La selección española de natación sincronizada completó ayer su colección de medallas de plata: a las dos que había logrado el sábado sumó las de dúo (Andrea Fuentes y Ona Carbonell) y combo.

Fuentes y Carbonell suman la tercera plata en sincronizada
Fuentes y Carbonell suman la tercera plata en sincronizada

Las rusas han quedado siempre por delante y lo han hecho con una ventaja considerable.
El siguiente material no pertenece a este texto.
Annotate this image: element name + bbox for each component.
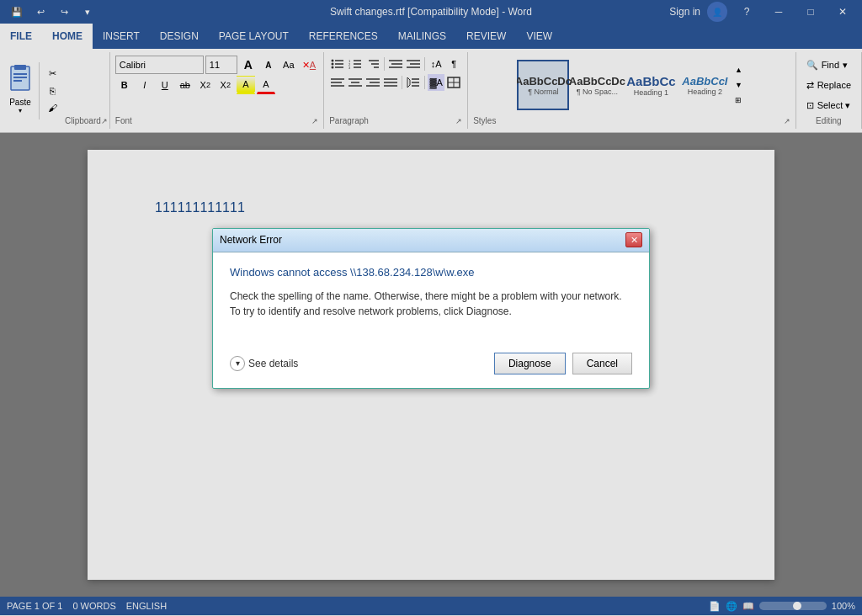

Anna Tarrés, la seleccionadora, sabe los motivos: «Primero porque son mejores y luego porque hemos tenido un cambio generacional en todas las pruebas. Esto quiere decir que, poco a poco, se van marcando un poco más las distancias». El dúo español, por ejemplo, apenas ha tenido un año para compenetrarse. «Debemos mejorar la sincronización», reconoció Carbonell. Y del equipo que logró dos platas en Pekín sólo tres «sobreviven». «Hemos tenido un año de sentar las bases mínimas y el año siguiente poder desarrollarlas. Nosotros vamos a tratar de sacar nuestra mejor arma, que es la creatividad», afirmó Tarrés.

El objetivo es doble. Por un lado intentar acercarse a las rusas, lo que, de momento, parece complicado. «Tienen una base buena desde pequeñas en cuanto al nivel técnico, y tienen muchísimas licencias. Se les va una nadadora y consiguen otra de las mismas característica. Nos falta que haya más gente que compita a ese nivel. La verdad es que la escuela rusa es gente que desde pequeña tiene una base diferente a la nuestra», opina Irina Rodríguez, una de las veteranas del grupo. Por otro lado España intentará, pese al relevo generacional, mantener la ventaja que ya tenía respecto a otras potencias como Canadá o China.

- La desgracia de Margarita Domínguez. En la prueba de 25 kilómetros en aguas abiertas, la española perdió la tercera plaza en la foto-finish. Entró a la meta con idéntico tiempo que Martina Grimaldi (5h48:30), pero los jueces decidieron que el bronce era para la italiana.